Н. С. ПАВЛОВА (Москва)
О ТЕОРЕТИЧЕСКОМ СМЫСЛЕ РАБОТ А. В. МИХАЙЛОВА
Имя Александра Викторовича Михайлова стало наконец широко известно. Доступны труды, вышедшие при его жизни и посмертно (он умер в 1995 году). Стал очевиден огромный размах его работы (литература и эстетика Германии, Австрии, Швейцарии, Англии, России, музыка, музыкальные теории, живопись). Желая приблизить к нам и объяснить великие памятники зарубежной культуры, он без устали, по возможности, издавал и комментировал: Гёте («Западно-восточный диван», «Театральное призвание Вильгельма Мейстера»), Жан-Поля («Приготовительная школа эстетики»), Ницше («Рождение трагедии из духа музыки»), Шефтсбери («Эстетические опыты»), Ауэр-баха («Мимезис») и многое другое.
Но каковы теоретические основания его работ? Что представляют собой его труды среди многочисленных направлений современной науки? Что такое феномен Михайлова? Важен ли его пример для российской германистики?
Работы Михайлова как будто бы не хотели выделяться на широком поле современных исследований. Не случайно он лишь редко обозначал направление своих работ терминологически. Во многом он шел общими путями. Столь актуальный сегодня интерес к контексту издавна был органическим свойством его исследований. Он не только высоко ценил, к примеру, подробнейший труд Фридриха Зенгле «Эпоха бидермайера» (1971), но и сам представил эту эпоху во множестве частных, общественных и культурных связей. Любое время вырастало в его работах не только из великих идей, но и из обычаев, обыденных представлений и штампов. Он стремился широко охватить жизнь. Именно поэтому, вероятно, его привлекали второстепенные, забытые писатели: в них яснее просматривались характерные приметы давней культуры.

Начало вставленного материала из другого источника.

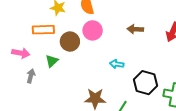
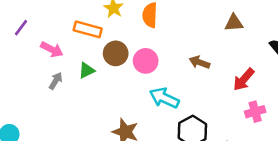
pink circle: (93, 30) -> (146, 61), moved
cyan arrow: (117, 64) -> (164, 98), size x1.6

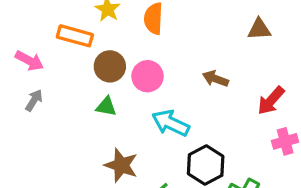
green triangle: (87, 70) -> (106, 106), moved, turned 36

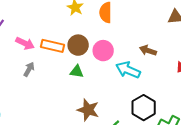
orange rectangle: (75, 36) -> (52, 46), moved
cyan arrow: (171, 123) -> (128, 70), moved

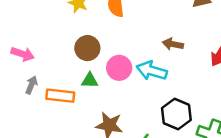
orange rectangle: (52, 46) -> (60, 96), moved
pink circle: (103, 51) -> (119, 68), moved

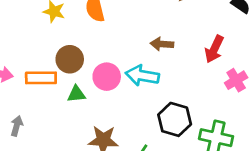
gray arrow: (31, 85) -> (17, 126), moved
orange rectangle: (60, 96) -> (41, 78), moved

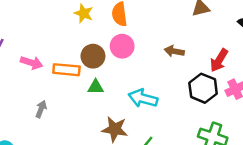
cyan arrow: (142, 76) -> (143, 98), moved
pink circle: (107, 77) -> (122, 46), moved
black hexagon: (175, 119) -> (203, 88), moved

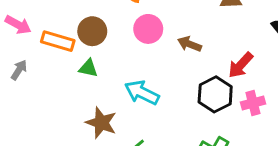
pink circle: (122, 46) -> (148, 29), moved
gray arrow: (41, 109) -> (19, 70), moved

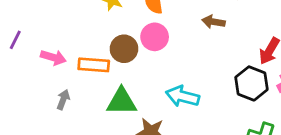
pink circle: (148, 29) -> (155, 37), moved
brown arrow: (190, 44) -> (213, 22), moved
green triangle: (88, 68) -> (122, 102), moved, size x1.6

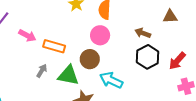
brown circle: (124, 49) -> (90, 59), moved
black hexagon: (251, 83) -> (148, 57), moved
gray arrow: (63, 100) -> (42, 71), moved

Даже в самих наименованиях литературных направлений – Просвещение, романтизм, реализм – он усматривал субстрат характерных представлений эпохи. Но отношения литературы и жизни в его работах этим далеко не исчерпывались.
После смерти Александра Викторовича вышло так, что его статьи о немецкой и австрийской, швейцарской литературах, сложившись в единое целое, представили их многовековую историю. Сам он, однако, говорил, что не пишет историю литературы. В статье об австрийской поэзии он объяснял, что своей задачей считает не рассказывать историю австрийской поэзии, а «открыть вид на происхождение этой поэзии из духа австрийской культуры».[178]178
Михайлов А. В. Из источника великой культуры // Золотое сечение: Австрийская поэзия XIX–XX веков в русских переводах. М., 1988. С. 6.

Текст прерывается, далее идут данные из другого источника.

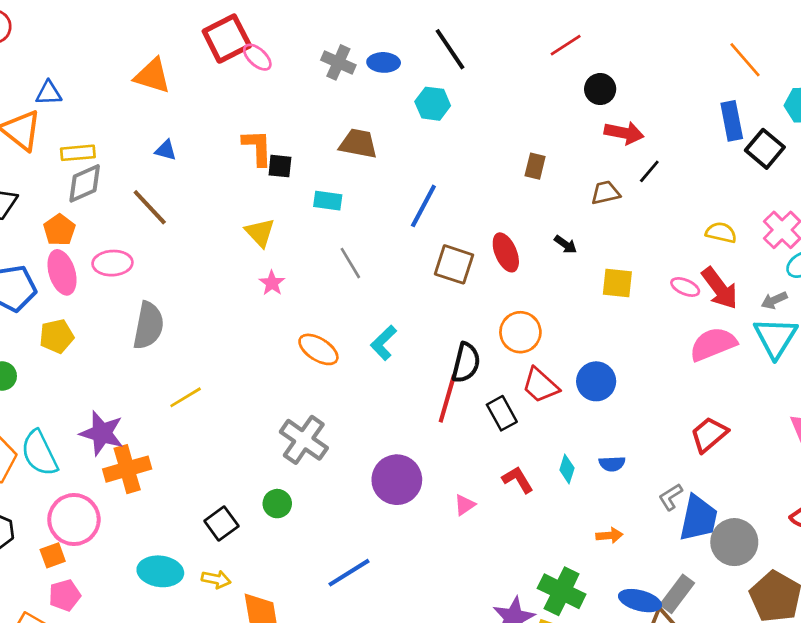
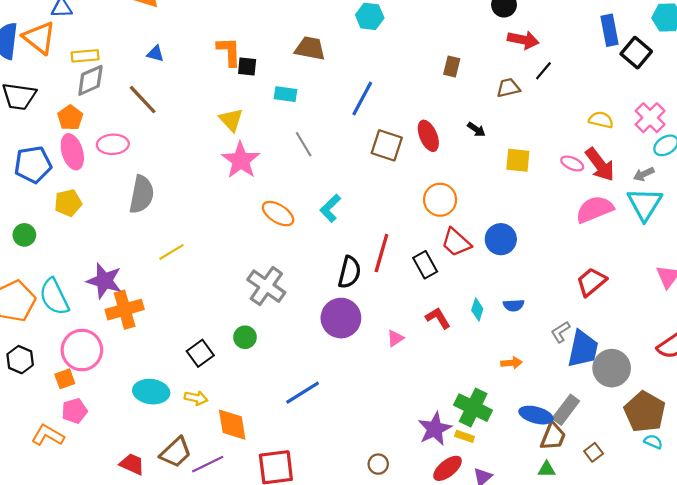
pink star: (272, 283) -> (241, 160), size x1.8
black semicircle: (466, 363) -> (349, 272), moved

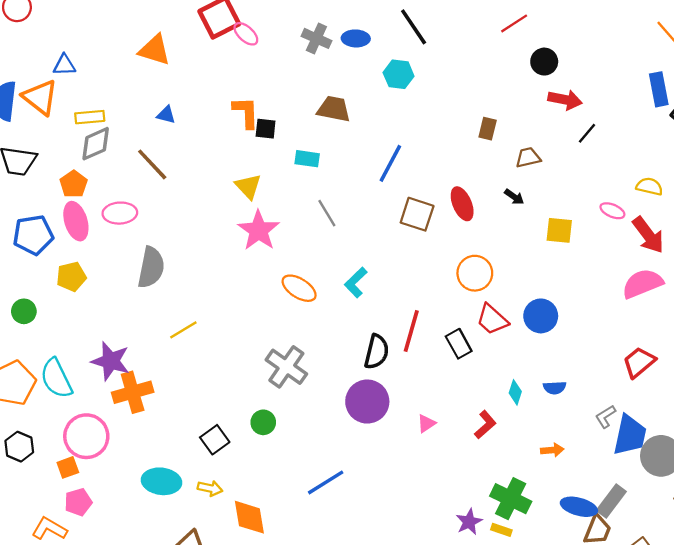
brown trapezoid: (508, 88) -> (528, 158), moved
pink ellipse: (572, 163) -> (612, 211), moved
red L-shape: (438, 318) -> (485, 425), moved, turned 80
purple star: (435, 429) -> (469, 522), size x0.7

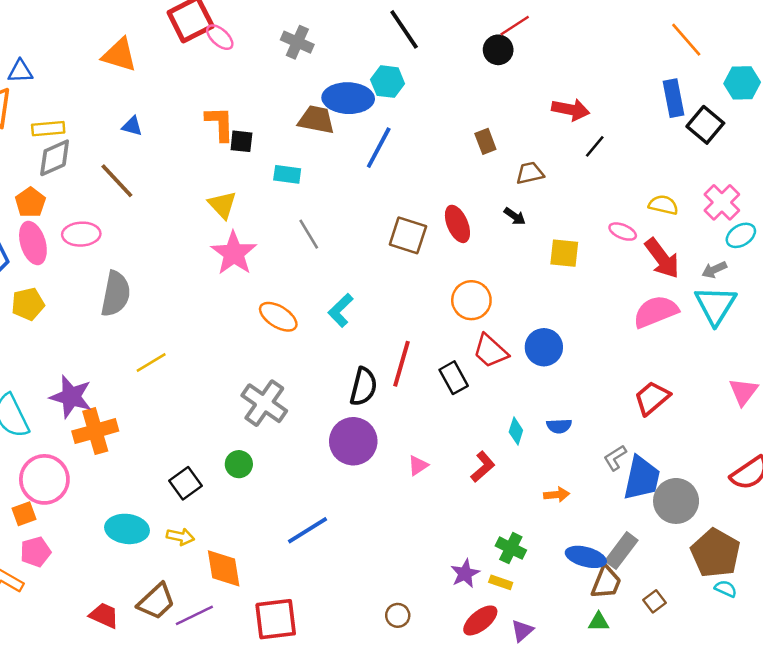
blue ellipse: (356, 38) -> (348, 98), moved, size x1.6
black circle: (544, 62) -> (498, 50), moved
brown rectangle: (488, 129) -> (485, 141), turned -35
blue line: (390, 163) -> (379, 148), moved
green cross: (511, 499) -> (511, 548), size x0.7

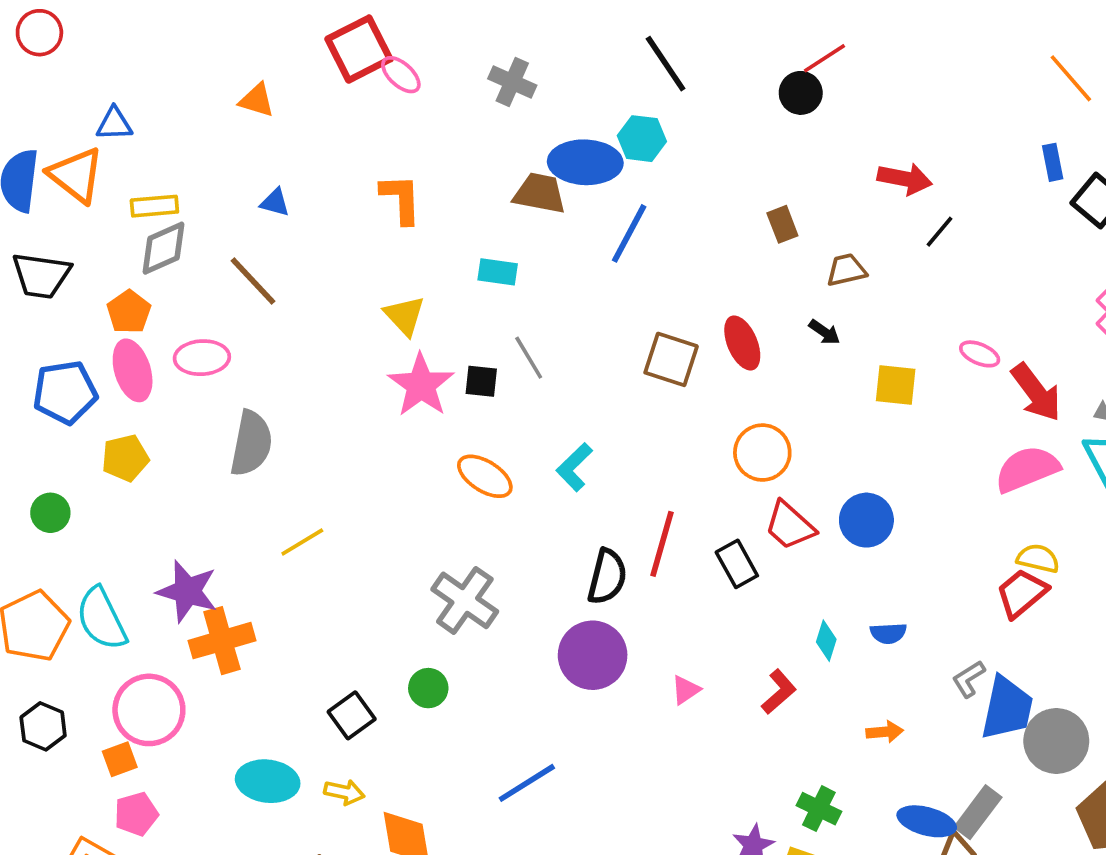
orange triangle: (119, 55) -> (257, 100), size x0.7
blue rectangle: (674, 98) -> (1053, 162), size x0.7
black square: (241, 141) -> (481, 381), moved
yellow semicircle: (663, 205) -> (1038, 558), moved

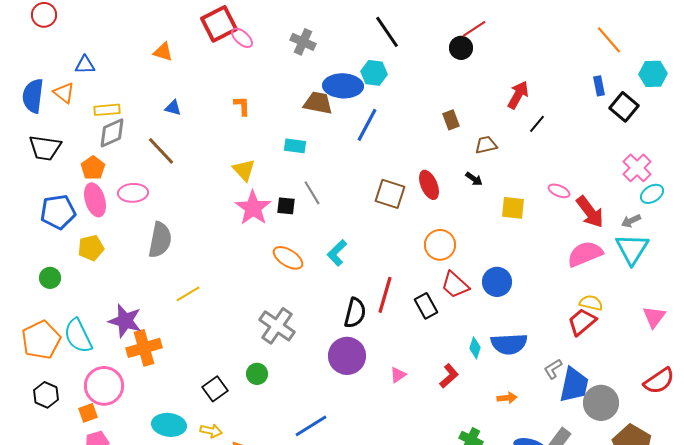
orange triangle: (76, 175) -> (64, 93), size x0.7
red arrow: (905, 179) -> (518, 95), turned -72
orange L-shape: (401, 199) -> (242, 106), size x0.7
blue semicircle: (888, 633) -> (509, 344), size x1.8

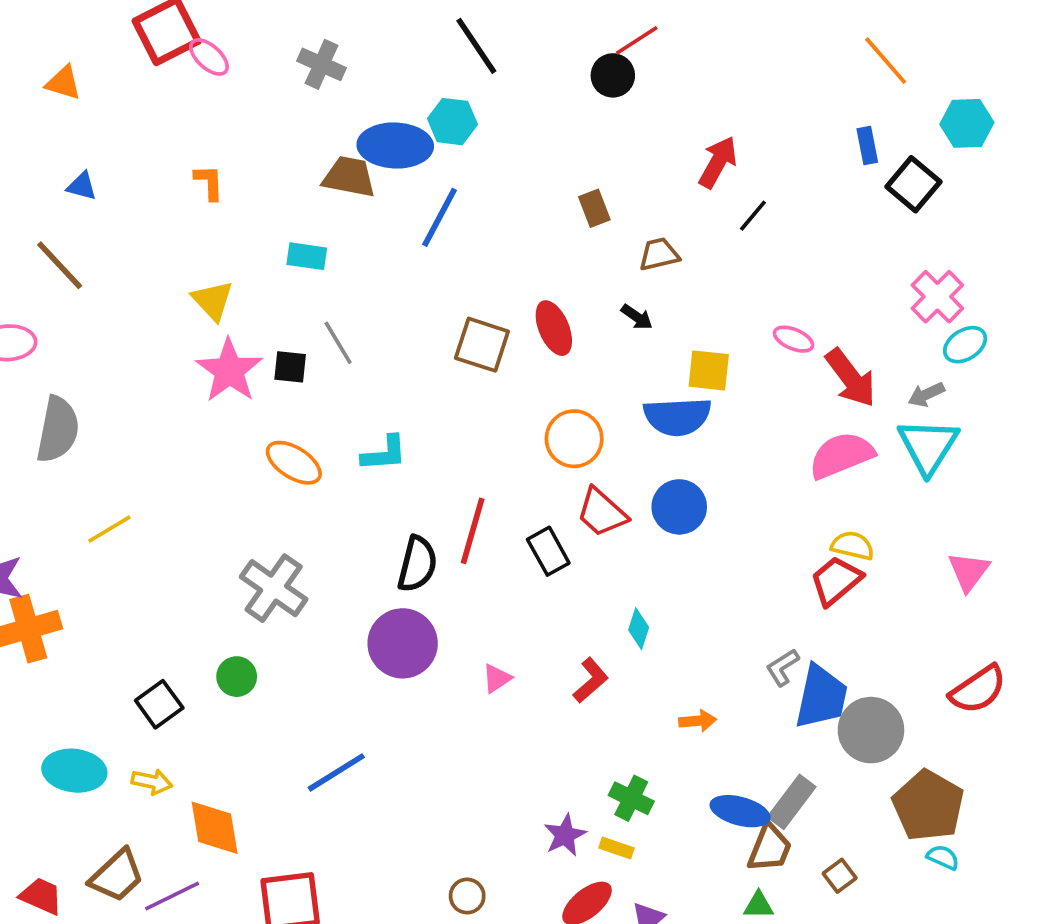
cyan L-shape: (337, 253) -> (384, 453), turned -140
blue semicircle: (509, 344) -> (677, 417), moved

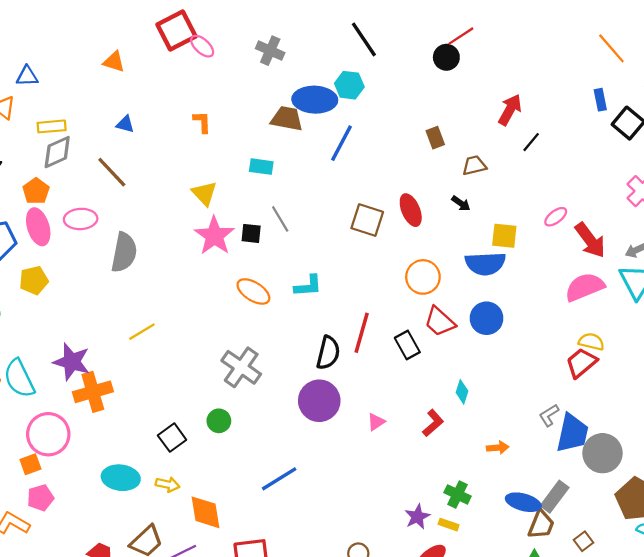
pink ellipse: (794, 339) -> (556, 217), turned -60
gray semicircle: (58, 429) -> (124, 252), moved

[Закрыть] Сам дух культуры был для него, стало быть, предметом исследования. Но важно и другое. Источник «духа», строя и характера литературы Михайлов в каждом случае искал в состоянии движущейся жизни. При этом, разумеется, дело у него обстоит совсем не по принятой в советские времена формуле, в соответствии с которой «литература отражает действительность». «Я предпочитаю, – настаивал он, – (…) формулировку: „Действительность тяготеет…“ вместо, например, такой: „Литература тяготеет к изображению действительности (…)“, – предпочитаю потому, что литература находится здесь в полнейшей зависимости от жизни; жизнь – ее внутренняя форма, ее endon eidos, и эта внутренняя форма творит органически подобающее себе выражение».[179]179
Михайлов А. В. Обратный перевод. М., 2000. С. 123.– Далее ссылки на это издание приводятся в скобках в тексте.
[Закрыть] О прозе начала XIX века он писал, что не литература, а сама жизнь в это время творит некую свою «жизненную» прозу, что «проза XIX в. есть функция от жизненной прозы, есть ее произведение, даже в таких романтических созданиях, как романы Вальтера Скотта» (123).
Он ощущал культуру как всеохватно сопричастную движущейся жизни.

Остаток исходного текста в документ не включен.